As far as the world knows, I’m just fine and dandy, smiling away in Facebook pics as if my life is pure bliss. I wonder how many of my smiling acquaintances on social media are hiding their own truth? Perhaps you do too?
So what have I learned?
Anyone can get sick at anytime. Anyone. You know that anyway, and so did I. I don’t want to come across as preachy, so I’ll stick to one simple learn.
Maybe prior to my illness I would come across strangers in day to day life who seemed miserable. I would often judge these people as being negative. But who knows what demons they were facing. Maybe they were sick like me, maybe a loved one had just died. I’m no longer the happy bouncy person I used to be.
On holiday right now in Turkey, I should be having fun, but find myself being quiet, withdrawn, and reflective. Perhaps someone here in the hotel might interpret me as miserable, when in reality I’m just scared.
Sometimes I go the other way and smile and laugh, when in reality it’s forced and fake. The true feeling inside is anxiety. I try not to judge people on first impressions as much now.

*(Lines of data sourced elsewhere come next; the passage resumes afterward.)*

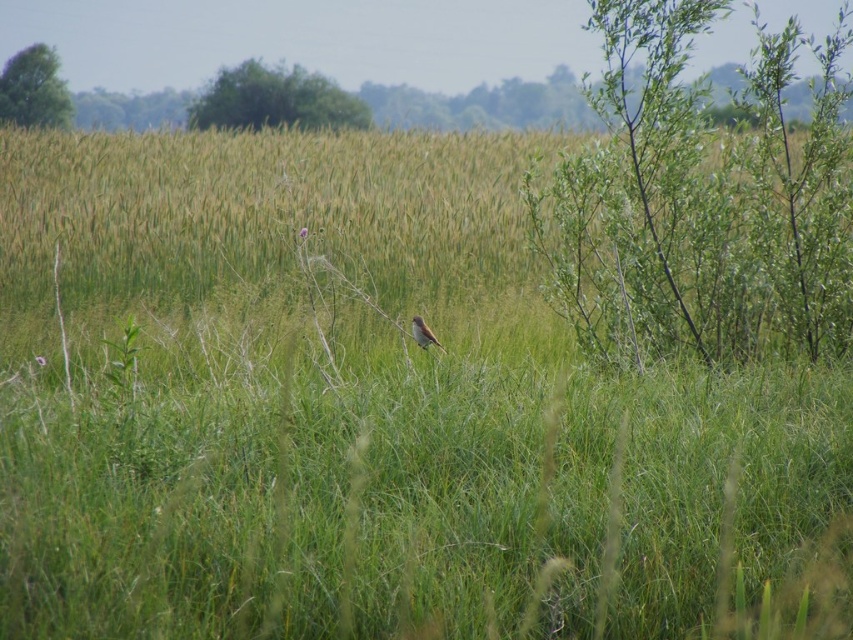 You are standing at the point marked by the coordinates point (264, 211). Looking around, you see the green grassy wheat field at center. Which direction should you walk to reach the small bird perched on one of the stems in the foreground?

The point (264, 211) marks the green grassy wheat field at center. The small bird perched on one of the stems is in the foreground, so you should walk towards the foreground direction to reach it.

In the scene shown: You are standing at the origin point in this natural landscape. There are two points marked in the scene, point (688, 291) and point (434, 337). Which point is closer to you?

Point (434, 337) is closer to you because it is in front of point (688, 291), which is behind it. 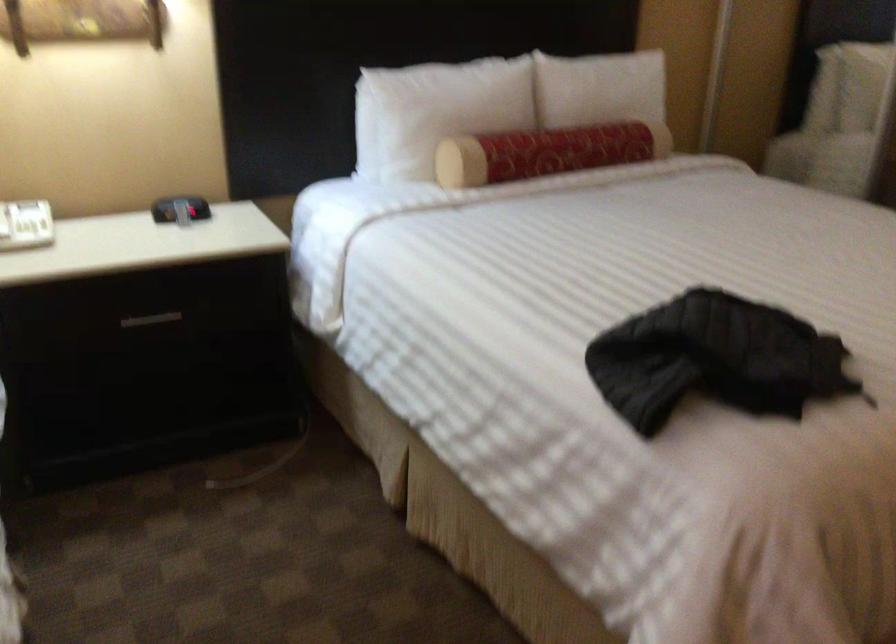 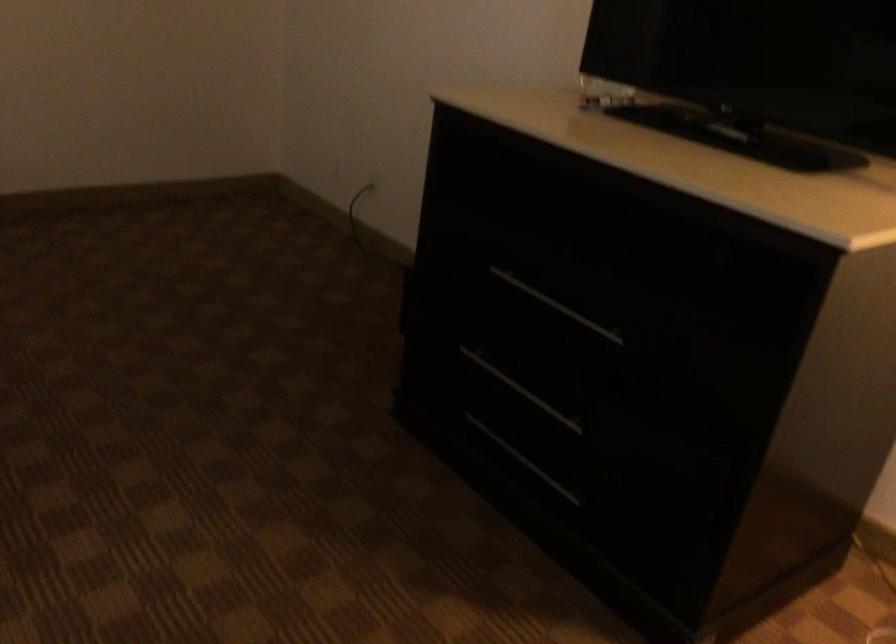 First-person continuous shooting, in which direction is the camera rotating?

The rotation direction of the camera is right-down. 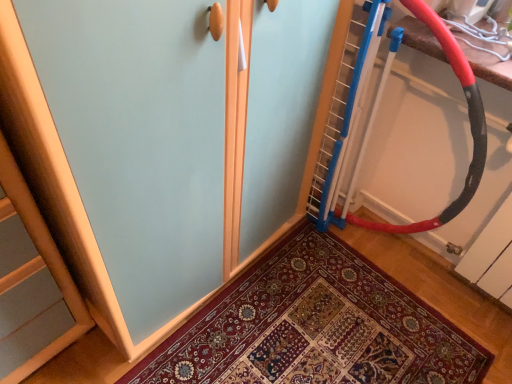 Describe the element at coordinates (315, 327) in the screenshot. The height and width of the screenshot is (384, 512). I see `patterned carpet at center` at that location.

Measure the distance between patterned carpet at center and camera.

patterned carpet at center is 4.12 feet away from camera.

This screenshot has width=512, height=384. I want to click on patterned carpet at center, so click(x=315, y=327).

What is the approximate height of red rubber garden hose at right?

37.85 inches.

This screenshot has height=384, width=512. I want to click on red rubber garden hose at right, so pyautogui.click(x=469, y=119).

What do you see at coordinates (469, 119) in the screenshot?
I see `red rubber garden hose at right` at bounding box center [469, 119].

Measure the distance between point (x=431, y=30) and camera.

The distance of point (x=431, y=30) from camera is 3.36 feet.

Identify the location of patterned carpet at center. (315, 327).

Considering the positions of objects red rubber garden hose at right and patterned carpet at center in the image provided, who is more to the left, red rubber garden hose at right or patterned carpet at center?

patterned carpet at center is more to the left.

In the scene shown: Considering the positions of objects red rubber garden hose at right and patterned carpet at center in the image provided, who is in front, red rubber garden hose at right or patterned carpet at center?

Positioned in front is red rubber garden hose at right.

Does point (373, 12) appear closer or farther from the camera than point (334, 378)?

Point (373, 12).

From the image's perspective, is red rubber garden hose at right above or below patterned carpet at center?

Based on their image positions, red rubber garden hose at right is located above patterned carpet at center.

From a real-world perspective, which object stands above the other?

From a 3D spatial view, red rubber garden hose at right is above.

Is red rubber garden hose at right wider or thinner than patterned carpet at center?

red rubber garden hose at right is thinner than patterned carpet at center.

Who is taller, red rubber garden hose at right or patterned carpet at center?

With more height is red rubber garden hose at right.

Can you confirm if red rubber garden hose at right is bigger than patterned carpet at center?

Correct, red rubber garden hose at right is larger in size than patterned carpet at center.

Could patterned carpet at center be considered to be inside red rubber garden hose at right?

No, patterned carpet at center is not inside red rubber garden hose at right.

Would you say red rubber garden hose at right is a long distance from patterned carpet at center?

That's not correct — red rubber garden hose at right is a little close to patterned carpet at center.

I just don’t know if I’ll ever heal. Sometimes I feel hopeful that I will, sometimes I think I will get progressively worse until this thing kills me.
I’m doing as much research as I can. There is anecdotal evidence that a low histamine diet and fasting might help. That’s what I’m trying next because like most humans, I’m designed to hope and fight. That’s all I can do. And hopefully I’ll be around in a year or two to write about overcoming Long-Covid. Unfortunately it’s not a piece I can write about yet.